**Exercise prompt**
Please copy exactly the lines from the top of the data through the line containing "معروفة تهتم جدا", and nothing else.

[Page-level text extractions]
■ ■ ■
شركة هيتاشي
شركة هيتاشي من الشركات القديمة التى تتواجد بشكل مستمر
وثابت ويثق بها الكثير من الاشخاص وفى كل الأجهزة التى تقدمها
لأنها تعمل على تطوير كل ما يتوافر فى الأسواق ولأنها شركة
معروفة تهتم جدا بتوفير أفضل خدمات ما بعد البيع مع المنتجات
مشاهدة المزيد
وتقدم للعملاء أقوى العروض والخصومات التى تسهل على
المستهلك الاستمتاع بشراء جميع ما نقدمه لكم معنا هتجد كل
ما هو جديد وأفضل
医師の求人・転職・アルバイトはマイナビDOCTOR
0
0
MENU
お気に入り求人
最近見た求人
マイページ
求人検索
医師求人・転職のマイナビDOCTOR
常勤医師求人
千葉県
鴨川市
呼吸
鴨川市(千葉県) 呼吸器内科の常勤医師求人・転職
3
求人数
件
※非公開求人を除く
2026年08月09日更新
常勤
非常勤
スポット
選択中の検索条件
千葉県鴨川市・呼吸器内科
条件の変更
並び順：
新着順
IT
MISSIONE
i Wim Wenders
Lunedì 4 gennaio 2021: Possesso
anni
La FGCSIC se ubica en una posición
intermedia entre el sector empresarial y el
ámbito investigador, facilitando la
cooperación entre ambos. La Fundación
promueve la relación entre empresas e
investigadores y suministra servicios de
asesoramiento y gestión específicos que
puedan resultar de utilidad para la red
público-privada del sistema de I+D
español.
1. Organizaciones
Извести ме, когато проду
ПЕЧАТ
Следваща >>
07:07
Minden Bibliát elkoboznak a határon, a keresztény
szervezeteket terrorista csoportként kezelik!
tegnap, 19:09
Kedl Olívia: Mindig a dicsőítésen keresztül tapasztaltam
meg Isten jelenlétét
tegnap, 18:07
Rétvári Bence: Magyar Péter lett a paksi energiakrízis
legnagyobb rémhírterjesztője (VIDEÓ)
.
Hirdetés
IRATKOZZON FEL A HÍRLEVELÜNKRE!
■ ■ ■
**Reply to the exercise**
شركة هيتاشي
شركة هيتاشي من الشركات القديمة التى تتواجد بشكل مستمر
وثابت ويثق بها الكثير من الاشخاص وفى كل الأجهزة التى تقدمها
لأنها تعمل على تطوير كل ما يتوافر فى الأسواق ولأنها شركة
معروفة تهتم جدا بتوفير أفضل خدمات ما بعد البيع مع المنتجات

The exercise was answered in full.